20 March 2025
“They say there are three things certain in life – death, taxes and Mr Parks getting contracts signed”
Readers may not know that I was a film critic from the late 1970s right though to the 1990s, and I love the Golden Age of Hollywood, so this historical political thriller about 1950s Hollywood was definitely my cup of tea. The McCarthy anti-Communist witchhunts are in full swing, hundreds of actors, writers and directors in the film industry are being blacklisted and the civil rights movement is gathering pace as rising star Sidney Poitier stands on the brink of history as the first black man to a lead a mainstream drama in the history of US TV. A Man is 10 Feet Tall is the project, written by his childhood friend, Bobby, for whom this is also his big break. All Sidney has to do is sign the contract presented to him by smooth-talking New York studio lawyer Mr Larry Parks and surely stardom beckons. But there is a problem… NBC want him to sign a loyalty oath, denounce fellow actors Harry Belafonte and Paul Robeson and renounce communism.
“Hey I’m just here to get shit signed and mind my damn business. Page 35 and 39 please… hurry up you’re burning daylight”
This is Sidney’s big break but he’s damned if he does and damned if he doesn’t. So which way will be leap? And what, if anything, is he willing to sacrifice? And will he be on the right side of history?
You have to applaud supernova hot-to-trot young playwright Ryan Calais Cameron – this is his second West End hit in 3 years after the two runs of For Black Boys Who Have Considered Suicide When the Hue Gets Too Heavy – and who has been compared to James Graham for his ability to write Big Issue plays on a human level. Both have written with wit, intelligence and insight about events they knew little about.
Graham was not even born when the Labour Parliamentary crisis at the heart of his first major play This House (commissioned by the National Theatre, where it was critically and commercially acclaimed, and was nominated for the Olivier Award for Best New Play) took place. Similarly, Cameron knew nothing of the work and career of Sidney Poitier before writing Retrograde and had to do a crash course in watching his films and do tons of research into his significance in black and Hollywood history.

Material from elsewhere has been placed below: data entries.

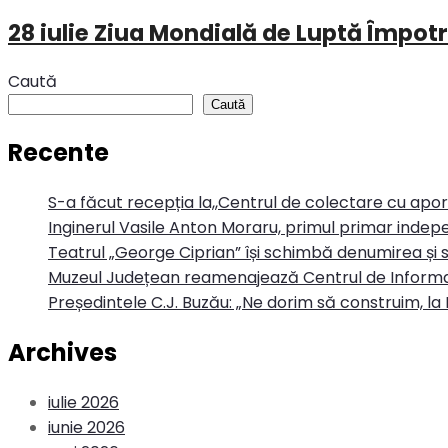
28 iulie Ziua Mondială de Luptă Împotr
Caută
Caută
Recente
S-a făcut recepția la,,Centrul de colectare cu apo
Inginerul Vasile Anton Moraru, primul primar indepe
Teatrul „George Ciprian” își schimbă denumirea și s
Muzeul Județean reamenajează Centrul de Informa
Președintele C.J. Buzău: „Ne dorim să construim, la 
Archives
iulie 2026
iunie 2026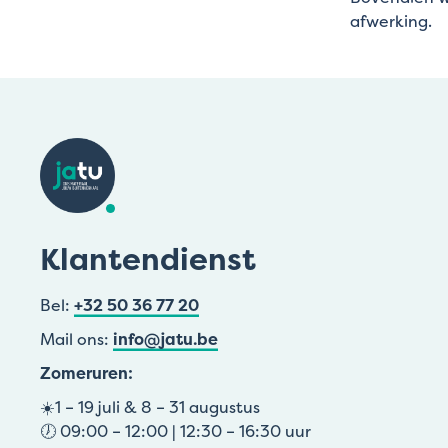
afwerking.
Klantendienst
Bel:
+32 50 36 77 20
Mail ons:
info@jatu.be
Zomeruren:
☀️1 – 19 juli & 8 – 31 augustus
🕖 09:00 – 12:00 | 12:30 – 16:30 uur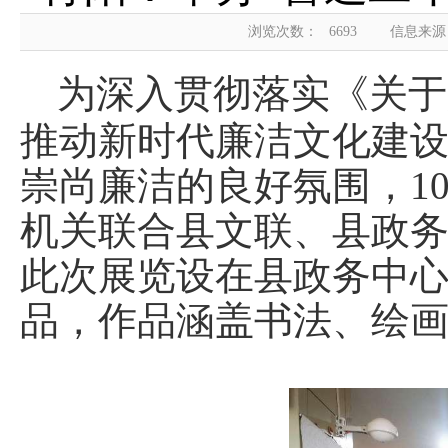
浏览次数：
6693
信息来源
为深入贯彻落实《关于
推动新时代廉洁文化建
崇尚廉洁的良好氛围，10
机关联合县文联、县政
此次展览设在县政务中心
品，作品涵盖书法、绘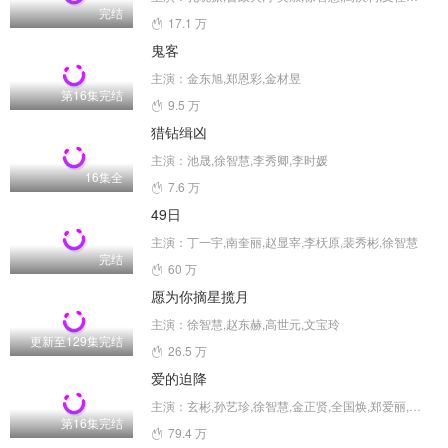
完结
17.1 万
鬼客
主演：金东旭,郑恩彩,金材昱
第16集完结
9.5 万
猎钻缉凶
主演：池晟,徐智慧,李秀卿,李时媛
16集全
7.6 万
49日
主演：丁一宇,南奎丽,赵显宰,李枖原,裴秀彬,徐智慧
完结
60 万
愿为你摘星揽月
主演：徐智慧,赵东赫,高世元,文宝玲
更新至129集完结
26.5 万
爱的迫降
主演：玄彬,孙艺珍,徐智慧,金正贤,全国焕,郑爱丽,河锡辰,南庆邑,方银振,黄雨瑟惠,尹智敏,张慧珍,朴明勋,金善映,金贞兰,张素妍,吴万石,金永敏,郑敬淏,金秀贤,崔智友,朴圣雄,罗映姫,金淑,李信永,崔代勋,杨景元,汤峻相,车清华,高圭弼,朴亨洙,崔承允,吴在世,徐熙,安秀彬,吴贞媛
第16集完结
79.4 万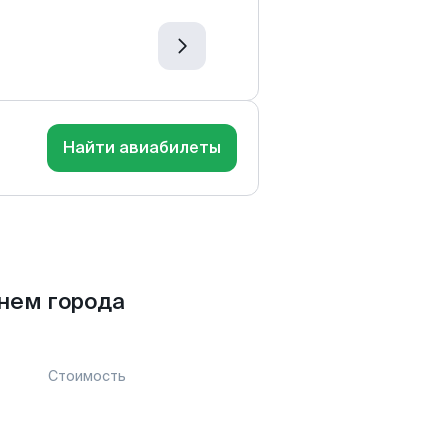
Найти авиабилеты
нем города
Стоимость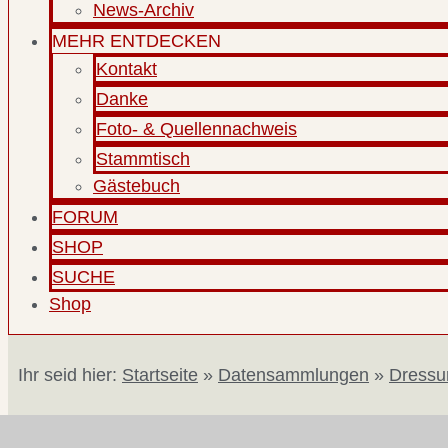
News-Archiv
MEHR ENTDECKEN
Kontakt
Danke
Foto- & Quellennachweis
Stammtisch
Gästebuch
FORUM
SHOP
SUCHE
Shop
Ihr seid hier:
Startseite
»
Datensammlungen
»
Dressu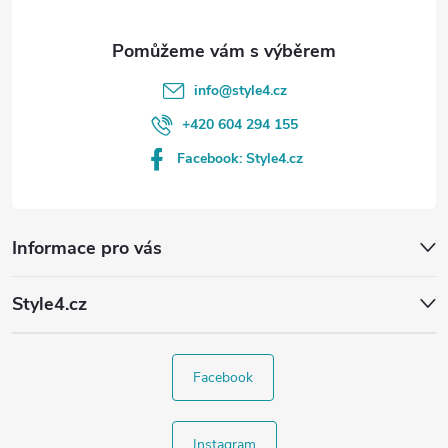
info
@
style4.cz
+420 604 294 155
Facebook: Style4.cz
Informace pro vás
Style4.cz
Facebook
Instagram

“I looked up the Sidney kid. He’s a Black. He’s not even Harry Belafonte Black. He’s black-black”
Crisp direction by Amit Sharma matches the tension in the gorgeous script and we feel it rise from the minute Poitier enters the lawyer’s office… The script fairly crackles with jaw dropping statements revealing the casual underlying racism of the time and one-line zingers landing like powerful right hooks.
The three actors are all universally excellent – only Ivanno Jeremiah (I loved him alongside Russell Tovey as the gay mixed race couple in the Donmar’s West End season of Constellations) as Poitier is a holdover from the previous run at the Kiln Theatre. He holds the plays centre with dignity and grace. He was also in The Nether, the Royal Court’s disturbing deep dive into the online world of paedophilia with his current co-star Stanley Townsend. As the lawyer Parks, Townsend oozes charm and casual racism in equal measure, doling out the Alfred Hitchcock Scotch and tossing incendiary barbs with glee. I have loved watching Townsend on stage since I first saw him in Sam Mendes’ 1991 revival of The Plough and the Stars, by Sean O’Casey, alongside Judi Dench at the Young Vic, where he was cast against type as a very young Fluther Good. He works constantly on stage and screen and really deserves to be a much bigger star than he is. Oliver Johnstone completes the cast as Bobby. All are terrific and I fully expect award nominations to follow.
I was both surprised – and heartened – to be surrounded by a large multi-coloured audience on the non press night I attended: elderly black theategoers sitting in rapt attention as their history, their truth was portrayed on the West End stage for the first time. Change is coming thanks to dazzling new voices such as Ryan Calais Cameron. And long may it continue.